# how often can you shear



## thestewarts (Apr 11, 2013)

Obviously a fleece left to grow a long time is most profitable but I was wondering if it was ok to shear a sheep a couple times to keep them more comfortable in summer. We just brought our first sheep home yesterday and we were told they've been sheared recently but their wool is pretty think already and it's already in the 80s. I was thinking we may shear them again in May anf if needed in September


----------



## Roving Jacobs (Apr 11, 2013)

You bought icelandic sheep, right? Icelandics are often sheared twice a year but its generally not a good idea to shear them in the middle of the summer. Usually its done around March then again in the fall. The wool keeps the sun off of them and keeps them from getting sunburned during the summer. At most you might trim their belly fleece or crutch them. As long as they have plenty of access to water and shade it should not be a problem though. If they are really baking you can set up a barn fan or misting system to cool them off.


----------



## goodhors (Apr 11, 2013)

I don't think misting sheep, even with a good fan going, will help keep them
cool once the wool soaks up the water on the outside layer.  The skin won't 
reached at all, to be cooled, and could cause them to overheat with water layer 
holding in the body heat.  Fans just can't remove the water well on standing sheep.

This is different than misting cattle, horses or pigs, because they don't have 
the wool layer or thick hair in summer heat.  With these other species, the 
fans CAN remove dampness, so body heat is lowered with misting AND fans
constantly moving the air across them. 

I think plain fans ARE helpful in cooling sheep during hot days.  But adding 
the water in misting sheep, is not a good idea.

Our Market lambs got shorn every 3-4 weeks, but they were not wool sheep.
Removing their wool DID keep them cooler and they gained weight faster during
the summer months.  We also used a fan on them during the hottest hours of the day, 
when they came inside for shade.  Seemed to reduce the panting with better air
circulation.  There were always plain fans moving air in the Sheep Barn at the Fair.


----------



## purplequeenvt (Apr 11, 2013)

Wool acts as an insulator keeping them warm in the winter, but also helping keep them cooler during the summer. I've known people who had some sheep with longer fleeces and some more that were recently sheared and the woolly ones were out grazing and the naked ones were panting in the shade. 
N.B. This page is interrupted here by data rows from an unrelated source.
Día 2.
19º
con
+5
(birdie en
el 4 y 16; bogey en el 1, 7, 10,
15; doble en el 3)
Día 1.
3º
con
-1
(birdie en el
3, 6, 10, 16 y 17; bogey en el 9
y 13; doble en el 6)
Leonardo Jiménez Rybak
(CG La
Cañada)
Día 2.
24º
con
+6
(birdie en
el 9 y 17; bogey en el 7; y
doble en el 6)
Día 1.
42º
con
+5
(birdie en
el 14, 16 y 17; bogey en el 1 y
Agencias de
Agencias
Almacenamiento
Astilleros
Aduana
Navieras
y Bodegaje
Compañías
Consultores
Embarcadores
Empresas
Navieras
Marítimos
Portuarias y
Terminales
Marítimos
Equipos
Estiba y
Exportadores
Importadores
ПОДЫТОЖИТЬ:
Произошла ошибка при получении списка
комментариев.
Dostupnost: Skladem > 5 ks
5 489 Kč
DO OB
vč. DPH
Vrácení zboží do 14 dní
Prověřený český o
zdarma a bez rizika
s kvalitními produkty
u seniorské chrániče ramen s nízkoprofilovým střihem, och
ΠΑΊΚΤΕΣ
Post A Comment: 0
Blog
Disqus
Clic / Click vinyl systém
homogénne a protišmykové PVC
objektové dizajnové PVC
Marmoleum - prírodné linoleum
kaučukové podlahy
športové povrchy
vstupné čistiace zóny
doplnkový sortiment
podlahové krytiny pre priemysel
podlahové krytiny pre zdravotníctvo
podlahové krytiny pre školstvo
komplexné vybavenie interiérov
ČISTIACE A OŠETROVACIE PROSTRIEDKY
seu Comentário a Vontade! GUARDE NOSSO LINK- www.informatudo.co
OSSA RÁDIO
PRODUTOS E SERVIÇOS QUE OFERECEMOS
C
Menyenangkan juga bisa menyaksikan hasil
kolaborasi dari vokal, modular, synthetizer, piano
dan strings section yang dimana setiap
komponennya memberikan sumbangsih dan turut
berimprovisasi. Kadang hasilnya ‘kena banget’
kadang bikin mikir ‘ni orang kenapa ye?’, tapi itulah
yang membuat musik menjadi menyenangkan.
Water is the most important thing to make sure they always have access to. Clipping just their stomachs could be helpful and, if you are somewhere very hot, a big barn fan might not be a bad idea either, but I think that you will find that they will do perfectly fine without either.


----------



## thestewarts (Apr 11, 2013)

Thanks Y'all! They seem just fine today. Though there is a great breeze where as yesterday it was pretty calm. They probably seemed more hot after being in the truck and then having all the room to run. They were very happy to get out and graze! My husband said there wasn't a single blade of grass at their last place.


----------